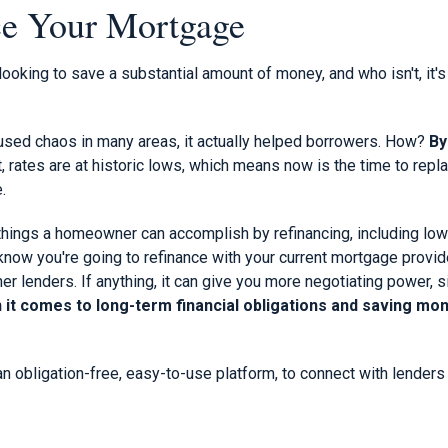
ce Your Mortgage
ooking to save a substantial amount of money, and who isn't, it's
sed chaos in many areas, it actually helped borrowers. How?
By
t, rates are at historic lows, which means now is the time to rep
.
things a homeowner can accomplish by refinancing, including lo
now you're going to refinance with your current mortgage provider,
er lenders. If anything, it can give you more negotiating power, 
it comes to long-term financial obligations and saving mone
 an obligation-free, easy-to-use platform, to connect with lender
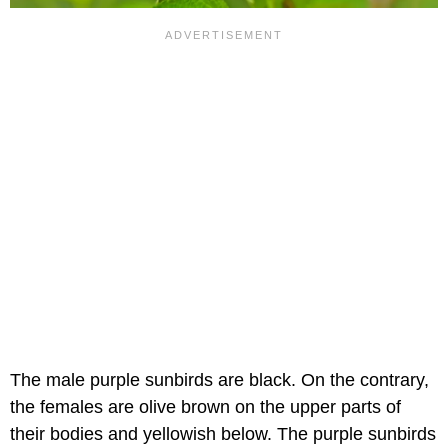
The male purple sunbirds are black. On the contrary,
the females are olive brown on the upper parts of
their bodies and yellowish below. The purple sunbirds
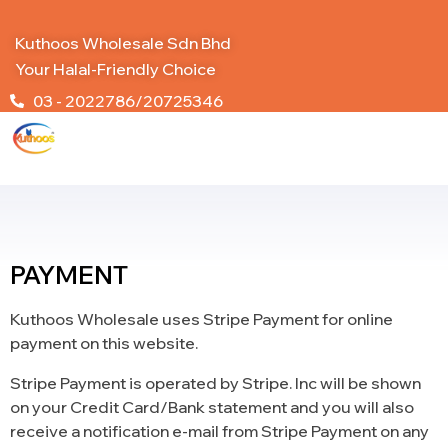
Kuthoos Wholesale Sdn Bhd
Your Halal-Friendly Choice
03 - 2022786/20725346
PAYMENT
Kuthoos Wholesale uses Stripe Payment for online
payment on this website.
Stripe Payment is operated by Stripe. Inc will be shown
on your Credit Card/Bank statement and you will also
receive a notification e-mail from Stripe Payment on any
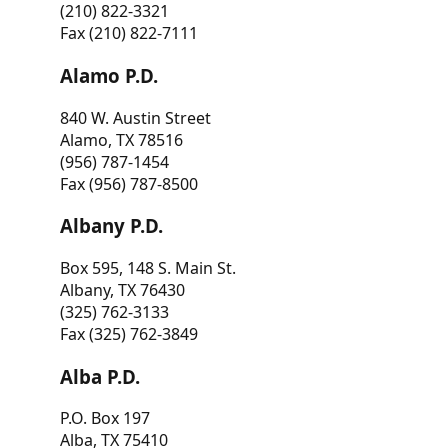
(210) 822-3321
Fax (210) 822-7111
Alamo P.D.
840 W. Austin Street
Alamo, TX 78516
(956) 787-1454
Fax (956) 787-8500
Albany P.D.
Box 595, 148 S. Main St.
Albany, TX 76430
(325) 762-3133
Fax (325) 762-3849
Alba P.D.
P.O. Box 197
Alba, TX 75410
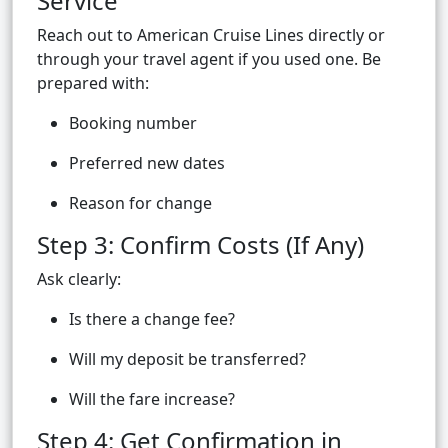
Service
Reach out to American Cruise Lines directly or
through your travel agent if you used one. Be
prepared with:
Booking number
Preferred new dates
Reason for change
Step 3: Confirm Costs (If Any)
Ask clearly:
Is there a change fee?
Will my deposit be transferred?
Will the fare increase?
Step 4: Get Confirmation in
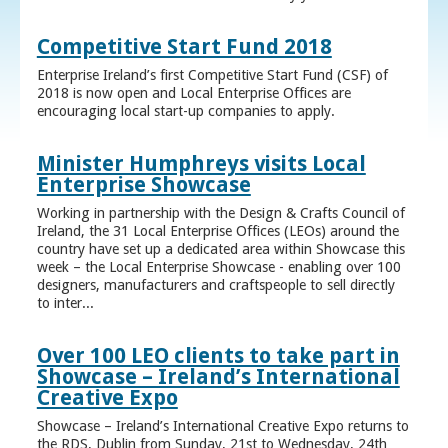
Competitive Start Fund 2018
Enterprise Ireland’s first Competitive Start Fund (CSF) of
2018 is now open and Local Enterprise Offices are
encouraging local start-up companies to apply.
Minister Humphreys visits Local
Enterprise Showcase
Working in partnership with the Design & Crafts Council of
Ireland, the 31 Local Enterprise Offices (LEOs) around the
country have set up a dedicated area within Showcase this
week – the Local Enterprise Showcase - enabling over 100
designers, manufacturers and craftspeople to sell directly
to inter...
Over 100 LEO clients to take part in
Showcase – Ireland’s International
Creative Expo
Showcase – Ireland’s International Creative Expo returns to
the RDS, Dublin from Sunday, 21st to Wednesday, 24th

• • • • •

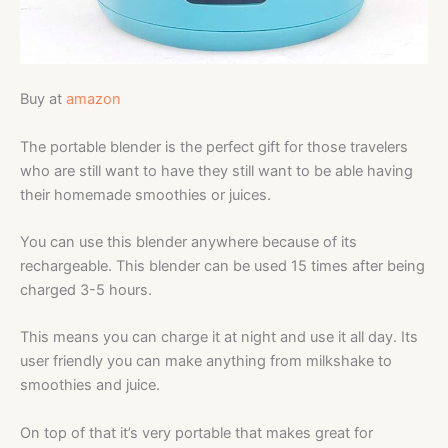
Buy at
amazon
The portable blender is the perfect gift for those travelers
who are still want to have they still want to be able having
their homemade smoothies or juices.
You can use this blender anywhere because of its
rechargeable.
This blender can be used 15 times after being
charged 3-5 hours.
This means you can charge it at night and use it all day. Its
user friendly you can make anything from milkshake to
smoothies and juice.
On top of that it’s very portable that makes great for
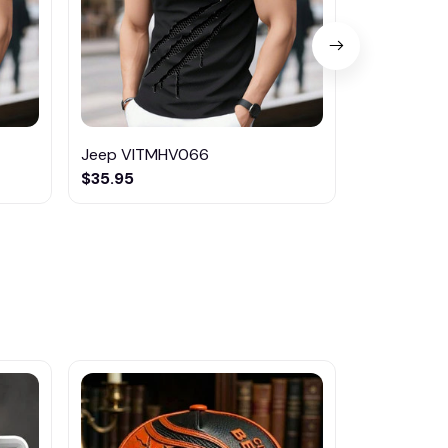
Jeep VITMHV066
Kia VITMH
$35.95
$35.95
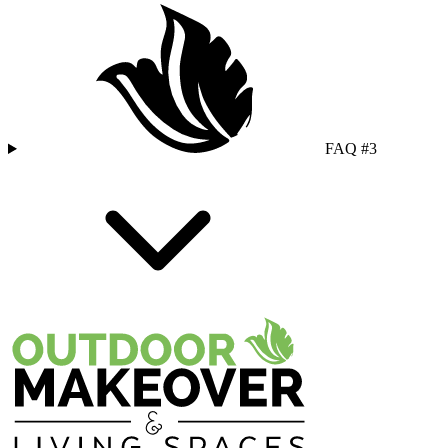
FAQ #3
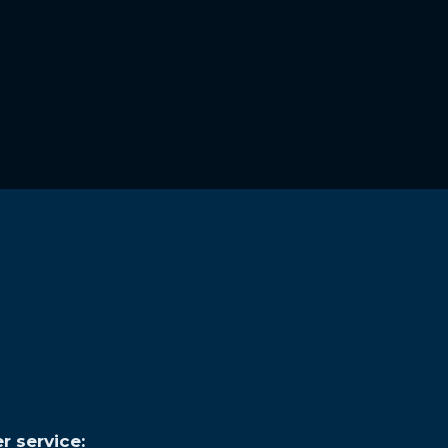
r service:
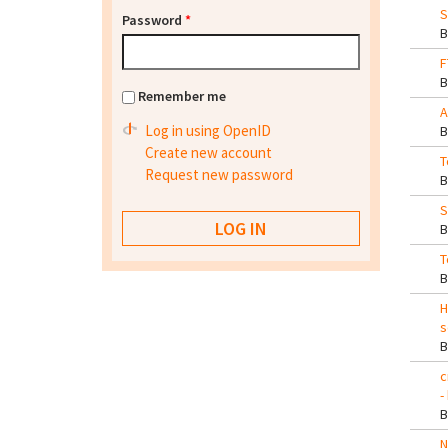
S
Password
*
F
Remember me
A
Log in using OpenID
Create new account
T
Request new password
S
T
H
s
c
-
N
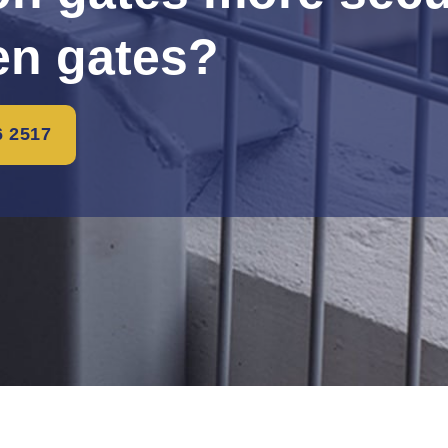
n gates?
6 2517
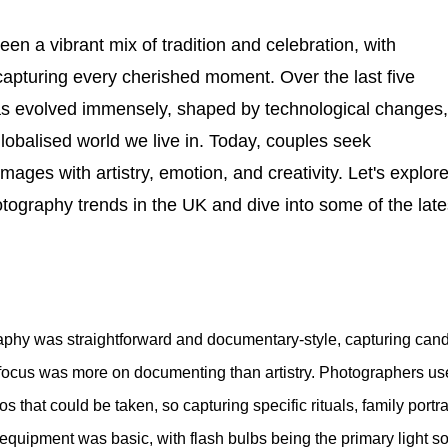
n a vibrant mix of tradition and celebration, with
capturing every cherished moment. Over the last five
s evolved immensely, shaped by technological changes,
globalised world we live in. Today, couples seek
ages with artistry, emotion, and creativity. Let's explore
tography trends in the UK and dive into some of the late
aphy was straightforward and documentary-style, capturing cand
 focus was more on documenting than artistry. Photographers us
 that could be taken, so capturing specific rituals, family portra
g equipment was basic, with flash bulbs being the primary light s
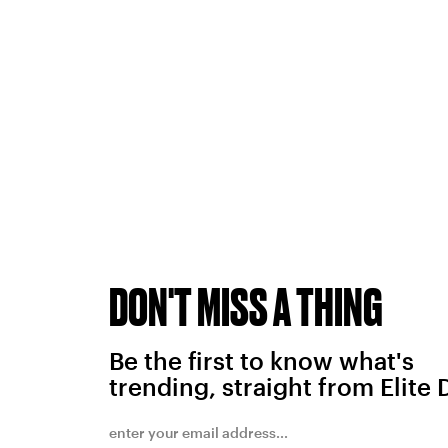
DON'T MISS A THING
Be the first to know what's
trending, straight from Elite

• • • • •

_ABOUT THIS EXERCISE_: For the word "Fund", count how many lines of the entries contain it; give the number and nothing more.

_TASK ANSWER_: 2